2001 Buick Century fan dying, level by level

I have a 2001 Buick Century which is more or less reliable. Last year the fan stopped working on the first (low) setting, but continued to work on levels 2-5. Air came out of all of the vents, using the fan, A/C, or heat with no problems. A few days ago, level 2 stopped. The next day levels 3 and 4 stopped. The fan still works on the highest setting, but it’s just starting to be summer in Minnesota and I’m worried that level 5 will stop on the hottest day of the year. Is this a simple fuse problem I can fix myself? Complicated repairs are probably beyond me, but I can do basic repairs. Please help!

More than likely the blower motor resistor pack requires repalcement. http://www.rockauto.com/catalog/moreinfo.php?pk=2888256&cc=1377086

All the lower speeds to the blower motor pass thru the resistor pack. The high speed to the blower motor by-passes the resistor pack.


It’s not a difficult repair, but you have to place yourself under the dash board on the passenger side. You pry off the panel under the dash, and the big black can you see is the blower. The resistor pack is mounted under the dash behind the blower motor, and it is easiest to remove the blower motor first. You unhook the wiring harness from the blower motor and remove 3 bots that hold the blower motor in place. If this sounds like too much, a shop can do the job for you. If you are still game, let us know and we can tell you how to get the resistor pack out.

Wow, thanks guys!

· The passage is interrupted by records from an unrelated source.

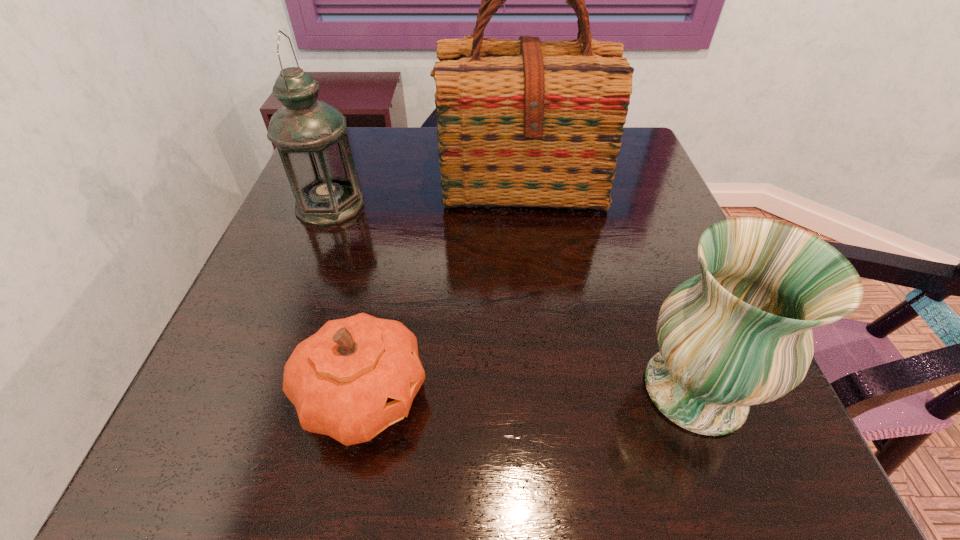 You are a GUI agent. You are given a task and a screenshot of the screen. Output one action in this format:
    pyautogui.click(x=<x>, y=<y>)
    Task: Click on the tallest object
    
    Given the screenshot: What is the action you would take?
    pyautogui.click(x=525, y=123)

You are a GUI agent. You are given a task and a screenshot of the screen. Output one action in this format:
    pyautogui.click(x=<x>, y=<y>)
    Task: Click on the oil lamp
    
    Given the screenshot: What is the action you would take?
    tap(309, 134)

At what (x,y) coordinates should I click in order to perform the action: click on vase. Please return your answer as a coordinate pair (x, y). The image size is (960, 540). Looking at the image, I should click on (739, 334).

Find the location of a particular element. Image resolution: width=960 pixels, height=540 pixels. pumpkin is located at coordinates (354, 377).

Find the location of a particular element. The height and width of the screenshot is (540, 960). vacant region located on the open handle side of the tallest object is located at coordinates (538, 330).

The width and height of the screenshot is (960, 540). In order to click on vacant area situated 0.380m on the right of the third shortest object in this screenshot , I will do `click(520, 205)`.

This screenshot has height=540, width=960. In order to click on vacant space located 0.380m on the back of the vase in this screenshot , I will do click(627, 211).

I want to click on free point located 0.110m on the front-facing side of the shortest object, so click(x=496, y=395).

Identify the location of object present at the far edge. (525, 123).

The height and width of the screenshot is (540, 960). I want to click on vase situated at the near edge, so click(739, 334).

I am game to try it myself, so more info would be much appreciated!

If all the low speed resistors are being taken out…
The blower motor might be developing undue strain as it attempts to spin ( due to age ) drawing way too much amperage ( the resistor blows out by temperature, it has a thermal breaker in it .). The next to blow will be its main fuse.
This is a caution to be ready for. You could replace the resistors and see ,but if they blow too this is the reason.

If your Century has the upgraded temperature controls where you set the temperature, the methods below might not work. On the Regal, the upgraded controls contained everything IIRC. You would have to replace the whole control system. If not, then have at it.

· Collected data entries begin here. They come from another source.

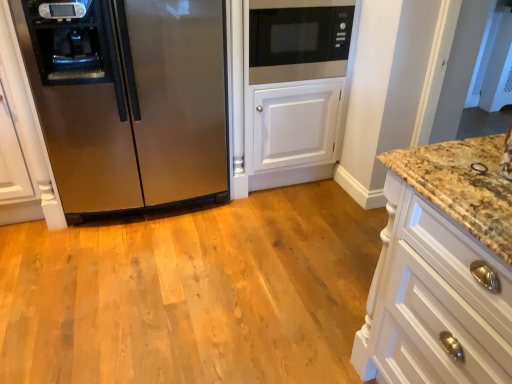 Question: Is stainless steel refrigerator at left positioned behind white wood cabinet at right?

Choices:
 (A) yes
 (B) no

Answer: (A)

Question: Considering the relative sizes of stainless steel refrigerator at left and white wood cabinet at right in the image provided, is stainless steel refrigerator at left wider than white wood cabinet at right?

Choices:
 (A) yes
 (B) no

Answer: (B)

Question: Is white wood cabinet at right completely or partially inside stainless steel refrigerator at left?

Choices:
 (A) no
 (B) yes

Answer: (A)

Question: Does stainless steel refrigerator at left come in front of white wood cabinet at right?

Choices:
 (A) no
 (B) yes

Answer: (A)

Question: Is stainless steel refrigerator at left oriented away from white wood cabinet at right?

Choices:
 (A) yes
 (B) no

Answer: (B)

Question: Based on their positions, is black matte microwave at upper center located to the left or right of white wood cabinet at right?

Choices:
 (A) right
 (B) left

Answer: (B)

Question: Is point (257, 56) closer or farther from the camera than point (387, 332)?

Choices:
 (A) closer
 (B) farther

Answer: (B)

Question: Do you think black matte microwave at upper center is within white wood cabinet at right, or outside of it?

Choices:
 (A) inside
 (B) outside

Answer: (B)

Question: From a real-world perspective, is black matte microwave at upper center above or below white wood cabinet at right?

Choices:
 (A) below
 (B) above

Answer: (B)

Question: From the image's perspective, is white wood cabinet at right positioned above or below stainless steel refrigerator at left?

Choices:
 (A) above
 (B) below

Answer: (B)

Question: From a real-world perspective, is white wood cabinet at right above or below stainless steel refrigerator at left?

Choices:
 (A) above
 (B) below

Answer: (B)

Question: Based on their positions, is white wood cabinet at right located to the left or right of stainless steel refrigerator at left?

Choices:
 (A) right
 (B) left

Answer: (A)

Question: Considering the positions of white wood cabinet at right and stainless steel refrigerator at left in the image, is white wood cabinet at right taller or shorter than stainless steel refrigerator at left?

Choices:
 (A) tall
 (B) short

Answer: (B)

Question: Considering the positions of stainless steel refrigerator at left and black matte microwave at upper center in the image, is stainless steel refrigerator at left wider or thinner than black matte microwave at upper center?

Choices:
 (A) wide
 (B) thin

Answer: (A)

Question: Relative to black matte microwave at upper center, is stainless steel refrigerator at left in front or behind?

Choices:
 (A) behind
 (B) front

Answer: (B) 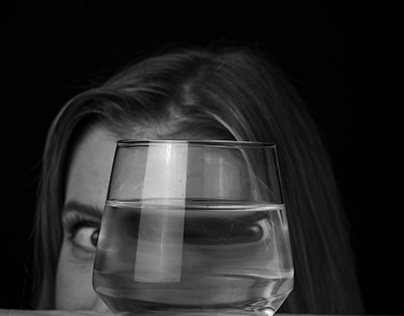 This screenshot has height=316, width=404. Find the location of `glass`. glass is located at coordinates (206, 258). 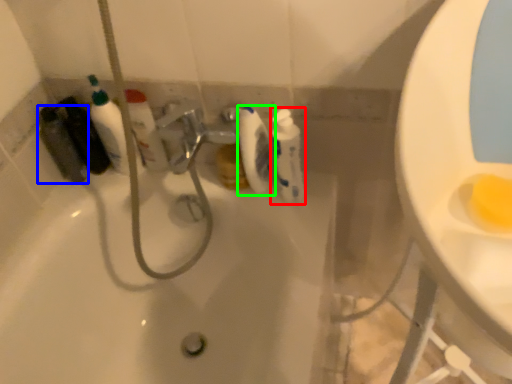 Question: Which object is the farthest from cleaning product (highlighted by a red box)? Choose among these: mouthwash (highlighted by a blue box) or toilet paper (highlighted by a green box).

Choices:
 (A) mouthwash
 (B) toilet paper

Answer: (A) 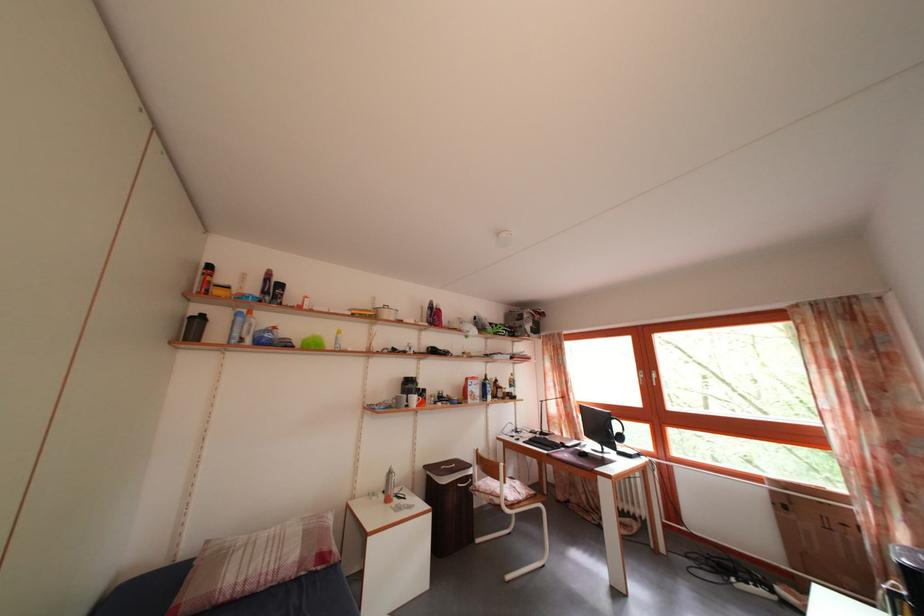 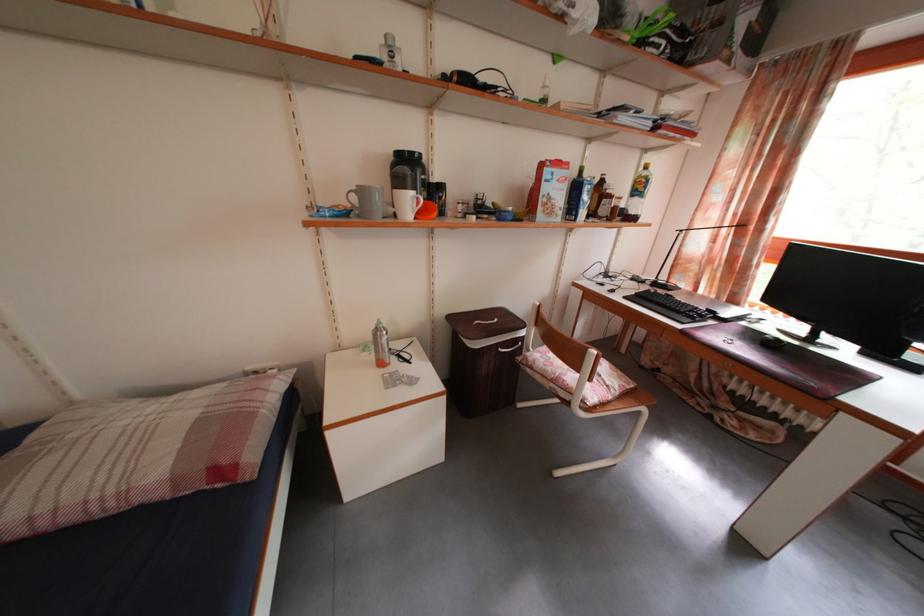 In the second image, find the point that corresponds to point (518, 373) in the first image.

(643, 161) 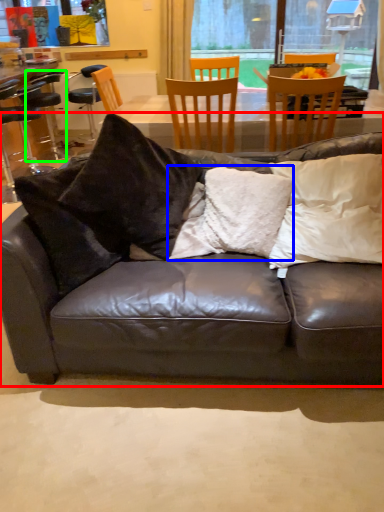 Question: Which is farther away from studio couch (highlighted by a red box)? pillow (highlighted by a blue box) or bar stool (highlighted by a green box)?

Choices:
 (A) pillow
 (B) bar stool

You need a 1/4" socket set with an extension. The ratchet won’t work on the back bolt of the resistor pack. The ratchet is too wide. You need a flex handle (see image below on left) or another flexible handle that has a narrow head.

You need to pull off the interior panel retainers for the kick panel under the dash on the passenger side. You can use a flat blade screw driver, but it’s easier with a panel retainer/clip removal tool you can buy for about $5 at the auto parts store. It’s pictured below, too on the right.

After the kick panel is off, you need to remove the blower motor. First unclip the harness from the blower motor. Follow the harness to the other end and you’ve found the resistor pack. It’s behind the blower motor, so it is easiest to remove the blower motor. It is held in place by 3 bolts that thread up under the dash. You will need your socket wrench and an extension to get them out. Once the blower motor is out of the way, you can see the resistor pack at the top of the carpet in the passenger foot well and in the center. Three bolts hold it in place. You can take the front 2 bolts out, but just unscrew the back one enough to slide the resistor pack out. It will be very difficult to thread it into that back-most hole. You also need to use the flex handle for the back bolt. Once the resistor pack is out, unplug it from the harness and plug the new one in. Slide the resistor pack over the rear-most bolt. If you can thread it in, good for you. I just used it as a shelf and tightened down the front two bolts. Reinstall the blower motor and plug in the harness. You might be able to use the old retainers, or you can buy them at an auto parts store. You should be back in business. But test the blower motor before you reinstall the kick panel.

I don’t have experience w/your make/model, but have had a similar problem w/my Corolla, where the low speed stopped working. It was due to the blower resistor. As said above, the low speed part of the blower resistor takes a hefty beating as it has to dissipate the most power, compared to the higher speeds. A friend of mine who also has a Corolla (newer model) had a problem where her cabin air filter was plugged up, and it prevented proper air flow through the fan, which somehow put extra strain on the blower resistors. So my guess is a bad blower resistor, possibly combined with something restricting the air flow. Make sure our cabin air filter is clean if you have one, and the fresh air vents just under the windshield (on the outside of the car) are free of leaves and debris.